The obvious conflicts of interest are that the more you buy and sell, the more the advisor makes. Also, it is in the financial advisor’s best interest that you pay the highest loads possible, and unfortunately, the worst investments offer the highest commissions. A financial advisor (or more typically, their company) may also get “soft money” in addition to the load to offer particular mutual funds to an investor. This, of course, all comes out of your pocket. This type of advisor also has the incentive to sell you expensive, complicated investments, such as variable annuities, privately traded REITs or Master Limited Partnerships, and cash value life insurance.
Assets Under Management Fee
The second is an assets under management (AUM) model. The financial advisor gets paid 0.25%-2% of your portfolio a year. These advisors tend not to take you on as a client until you reach a certain level of assets, usually from $100K-$1 Million.
This does you little good when you really need the advice, such as educating you in the beginning, developing a financial plan, acquiring appropriate insurance, and selecting your first few investments. Conflicts of interest are fewer than in the commission-based model, but still present.
At least the advisor is interested in seeing your portfolio grow, because as it gets bigger so does their take. The advisor, however, is more likely to recommend against anything that would decrease the size of the portfolio, such as appropriate levels of retirement spending or even alternative “investments” such as paying down your mortgage.
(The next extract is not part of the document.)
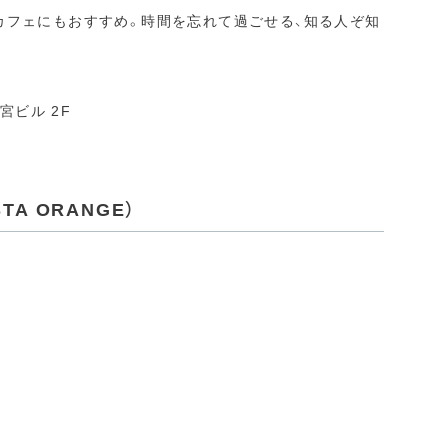
カフェにもおすすめ。時間を忘れて過ごせる、知る人ぞ知
宮ビル 2F
TA ORANGE）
The other issue with this method of compensation is that it really doesn’t take any more work to manage $1 Million than $100,000, so as your portfolio size goes up, your advisor should offer a break. Perhaps 1% on the first $500,000, 0.5% on the next $500,000 and 0.25% after that. However, I run into investors all the time who are paying 1% on several million dollars in assets. There is little point in paying someone $50K a year to do what you could get for $10K.
Hourly Fee
The third is an hourly-based model. The financial advisor is paid for their time, like an attorney. This is a difficult business model for an advisor because of the lack of a steadily growing stream of income and because investors don’t like seeing just how much advice costs (the above models are much better at hiding it from you), and so it can often be more difficult to find an hourly fee-only advisor. This model is becoming more common, however.
Conflicts of interest include working slowly, withholding information so more visits are required, and making things overly complicated so they require more time. In addition, it introduces the factor that since each time you get advice it costs you money, you are less likely to ask questions that could save you money in the long run.
Annual Retainer or Flat Fee
The fourth model is a flat-fee model. You pay one flat fee each year for all the advice and services you need. This is a particularly uncommon model, at least used alone without being combined with one of the other models. The conflicts of interest include the advisor trying to avoid spending time on you and your account, since they get paid the same no matter how much work they do for you. This could cause them to use an overly simplistic portfolio, neglect tax-saving strategies, fail to educate you appropriately, etc.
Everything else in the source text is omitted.